Use this skill when you need to:

- Import and harmonize MS/MS spectra from common community formats (e.g., MGF/MSP) before analysis.
- Clean spectra (peak filtering, intensity normalization) to improve downstream similarity scoring and identification.
- Compute spectral similarity (Cosine/Modified Cosine/Fingerprint-based) for library matching or clustering.
- Build reproducible, configurable processing pipelines for metabolomics projects.
- Compare many spectra efficiently (all-vs-all or query-vs-library) and store/inspect score outputs.

## 2. Key Features

- **Import/Export support**: Read spectra from mzML, mzXML, MGF, MSP, and JSON (depending on installed readers).
- **Filtering & harmonization**: Metadata standardization, peak cleaning, intensity normalization, and other reusable filters.
- **Similarity scoring**:
  - Cosine similarity (Greedy/Hungarian variants)
  - Modified Cosine (accounts for precursor mass shifts)
  - Fingerprint-based similarities (when molecular fingerprints are available)
- **Pipeline composition**: Chain filters and scoring steps into repeatable workflows.

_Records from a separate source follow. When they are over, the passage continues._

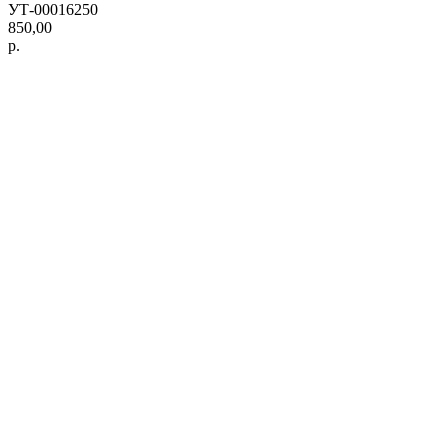
УТ-00016250
850,00
р.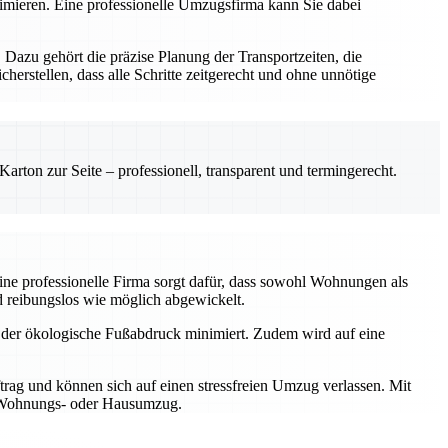
imieren. Eine professionelle Umzugsfirma kann Sie dabei
Dazu gehört die präzise Planung der Transportzeiten, die
herstellen, dass alle Schritte zeitgerecht und ohne unnötige
rton zur Seite – professionell, transparent und termingerecht.
ine professionelle Firma sorgt dafür, dass sowohl Wohnungen als
 reibungslos wie möglich abgewickelt.
d der ökologische Fußabdruck minimiert. Zudem wird auf eine
trag und können sich auf einen stressfreien Umzug verlassen. Mit
en Wohnungs- oder Hausumzug.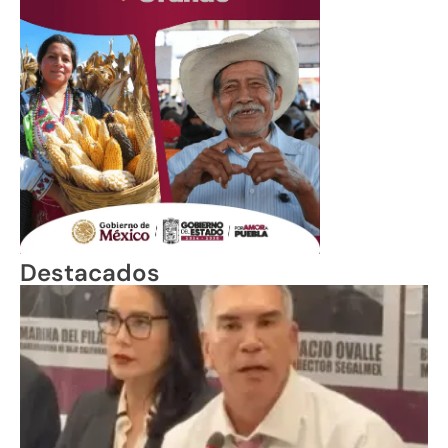
Destacados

Additional reference material (if present in the repository):
- Filters: `references/filtering.md`
- Similarity: `references/similarity.md`
- Workflows: `references/workflows.md`

## 3. Dependencies

- `matchms` (version depends on your environment; pin in your project, e.g., `matchms>=0.20,<1.0`)
- `numpy` (e.g., `numpy>=1.20`)
- `scipy` (e.g., `scipy>=1.7`)
- `rdkit` (optional; required for chemistry/fingerprint-related functionality, version varies by distribution)

## 4. Example Usage

A minimal, runnable example that loads spectra from an MGF file and computes pairwise cosine scores:

```python
from matchms.importing import load_from_mgf
from matchms import calculate_scores
from matchms.similarity import CosineGreedy

def main():
    # Load spectra from an MGF file
    spectra = list(load_from_mgf("data.mgf"))

    # Compute similarity scores (all-vs-all)
    scores = calculate_scores(
        references=spectra,
        queries=spectra,
        similarity_function=CosineGreedy()
    )

    # Iterate over computed scores
    for (reference_idx, query_idx, score, n_matches) in scores:
        print(
            f"ref={reference_idx:>3} query={query_idx:>3} "
            f"cosine={score:.4f} matches={n_matches}"
        )

if __name__ == "__main__":
    main()
```

## 5. Implementation Details

- **Data model**: Matchms operates on `Spectrum` objects containing peak m/z and intensity arrays plus metadata (e.g., precursor m/z, charge, compound name/identifier).
- **Filtering stage**: Typical pipelines apply filters to:
  - standardize/repair metadata fields,
  - remove noise peaks (e.g., by intensity threshold or m/z window rules),
  - normalize intensities (commonly to a maximum of 1.0 or to unit norm).
  See `references/filtering.md` for filter patterns and recommended sequences.
- **Cosine similarity (Greedy/Hungarian)**:
  - Peaks are matched within an m/z tolerance (implementation-specific defaults; configure via the similarity class parameters).
  - **Greedy** matching selects best available peak matches iteratively.
  - **Hungarian** matching solves an assignment problem to maximize total match score under one-to-one constraints.
- **Modified Cosine**:
  - Extends cosine matching by allowing peak alignment with a precursor mass shift, improving matching for related compounds/adducts.
  - Typically requires precursor m/z metadata to be present and consistent.
- **Fingerprint similarity (optional)**:
  - Requires molecular fingerprints (often derived via RDKit) and compares spectra/compounds using fingerprint similarity metrics.
  - Use when you have structure annotations or can compute fingerprints reliably.
- **Workflow reproducibility**:
  - Prefer explicit, ordered filter chains and pinned dependency versions.
  - Store configuration (tolerances, normalization choices, filters used) alongside results for traceability.
  See `references/workflows.md` for pipeline organization guidance.